Sample Size and Statistical Analysis
The number of patients included in this study was the number of patients who completed the follow-up of the prospective study BTIIMD_02_EP/20/DISC who gave their informed consent and met the inclusion and exclusion criteria. Specifically, 32 patients completed the follow-up of that study [22], so this would be the maximum number of patients included in the present retrospective study. In addition, we conducted a post hoc power analysis using the obtained sample and effect size, and a p value of 0.05.
Descriptive data were presented as frequencies and percentages. The results of the outcome measures were reported as median and interquartile ranges. All data values were subjected to a normality test using the Shapiro–Wilk test. The Friedman test with Dunn’s multiple comparisons test was applied to assess changes in outcome measures between pre- and post-treatment. Analysis of categorical data (classification of treatment success) was carried out with the chi-square test. Statistical significance between groups was accepted for p values lower than 0.05. Statistical analyses were performed with SPSS software (version 23; IBM, Chicago, IL, USA).
Results
Characteristics of Patients and PRGF
The 6-month follow-up of the prospective study (BTIIMD_02_EP/20/DISC) was completed by 32 patients. The present retrospective study aimed to obtain data from these patients. We were able to secure data from 27 of the 32 patients (84.3%), as no additional information was available from five patients (Table 1).
Table 1.
Baseline and demographic characteristics of the patients included in the retrospective study
| Patients (n) | 27 |
| Gender | |
| Female (n, %) | 11 (40.7%) |
| Male (n, %) | 16 (59.3%) |
| Age (years, mean ± SD) | 54.4 ± 10.1 |
| Height (cm, mean ± SD) | 171.0 ± 7.0 |
| Weight (kg, mean ± SD) | 73.9 ± 12.0 |
| Body mass index (kg/m2, mean ± SD) | 25.2 ± 3.1 |
| Pain evolution period (months, median [IQR]) | 4 [3–6] |
| Follow-up period (months, median [IQR]) | 24 [22–28] |
| Sector of the column | |
| Lumbar (patients, n, %) | 25 (92.6%) |
| Cervical (patients, n, %) | 2 (7.4%) |
| Intervertebral discs (n) | 52 |
| MRI Pfirrmann grade | |
| II (discs, n, %) | 7 (13.5%) |
| III (discs, n, %) | 22 (42.3%) |
| IV (discs, n, %) | 9 (17.3%) |
| V (discs, n, %) | 14 (26.9%) |
| Series of infiltration | |
| Two series (n, %) | 18 (66.7%) |
| Three series (n, %) | 9 (33.3%) |
| Multiple levels injected | |
| One level (n, %) | 7 (25.9%) |
| Two levels (n, %) | 15 (55.6%) |
| Three levels (n, %) | 5 (18.5%) |
| Levels infiltrated | |
| C5–C6 (n, %) | 2 (3.8%) |
| C6–C7 (n, %) | 1 (1.9%) |
| L2–L3 (n, %) | 2 (3.8%) |
| L3–L4 (n, %) | 6 (11.5%) |
| L4–L5 (n, %) | 20 (38.5%) |
| L5–S1 (n, %) | 21 (40.4%) |
IQR interquartile range, MRI magnetic resonance imaging
Thus, the study participants were 40.7% female, with a mean age at baseline of 54.9 ± 10.1 years and a mean body mass index of 25.2 ± 3.1. The median duration of pain evolution prior to treatment was 4 months, while the median patient follow-up was 24 months after the treatment. Regarding the etiology of the pain (questions 2a and 2a of the COMI questionnaire), 18 patients (66.7%) exhibited pain predominantly of a back origin, 6 patients (22.2%) demonstrated pain of a radicular nature, and three patients (11.1%) exhibited a combination of both.
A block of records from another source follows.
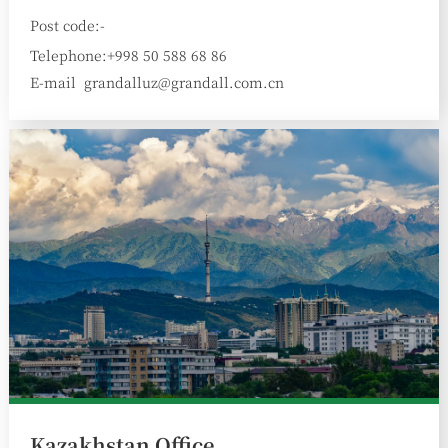
Post code:-
Telephone:+998 50 588 68 86
E-mail
grandalluz@grandall.com.cn
:
Kazakhstan Office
A total of 52 intervertebral discs were infiltrated in the 27 patients, the majority of these procedures being conducted at the lumbar region (92.6%). The most prevalent radiological finding on MRI was Pfirrmann [33] grade III (42.3%), followed by grade V (26.9%). Most patients (66.7%) received two series of infiltrations, while 33.3% received three. Regarding the number of infiltrated levels, 55.6% of patients underwent treatment on two levels, 25.9% on one level, and only 18.5% were treated on three levels. When considering specific levels, the highest proportion of infiltrations were conducted at the lower lumbar region, specifically at the L5–S1 (40.4%) and L4–L5 (38.5%) levels (Table 1).
The characteristics of the PRGF infiltrated in the 27 patients were as follows: 463 ± 134 (× 103/µl) platelets, 0.01 ± 0.01 (× 106/µl) erythrocytes, and 0.27 ± 0.19 (× 103/µl) leukocytes. The mean increase of platelets in PRGF over the peripheral blood value was 2.2 ± 0.4.
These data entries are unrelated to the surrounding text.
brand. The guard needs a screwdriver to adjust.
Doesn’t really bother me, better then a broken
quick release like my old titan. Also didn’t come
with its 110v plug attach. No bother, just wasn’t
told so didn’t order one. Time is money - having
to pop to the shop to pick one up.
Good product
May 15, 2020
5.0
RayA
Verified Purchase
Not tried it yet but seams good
Analysis of Clinical Outcomes
The COMI and ODI questionnaires were used to evaluate the efficacy of PRGF infiltrations. Overall, the clinical and functional improvements obtained at the 6-month follow-up in the prospective study were maintained at 24 months, exhibiting statistically significant results (p < 0.001) with respect to baseline (Fig. 1 and Table 2).
Fig. 1.
Clinical outcomes for the patients included in this retrospective study. COMI Pain Score (NRS), COMI Disability Score, and COMI total score are shown for all patients (n = 27) while the Oswestry Disability Index only for lumbar cases (n = 25). Median values are shown by a horizontal line and mean with a cross. First and third quartiles (25th and 75th percentiles) are represented by the lower and upper limits of the box, respectively. The 2.5th and the 97.5th percentiles are shown as the lower and upper whiskers, respectively. The outliers are represented as dots. *** indicates p < 0.001
Table 2.
Evaluation of outcomes before treatment (baseline) and after 6 and 24 months of follow-up (n = 27)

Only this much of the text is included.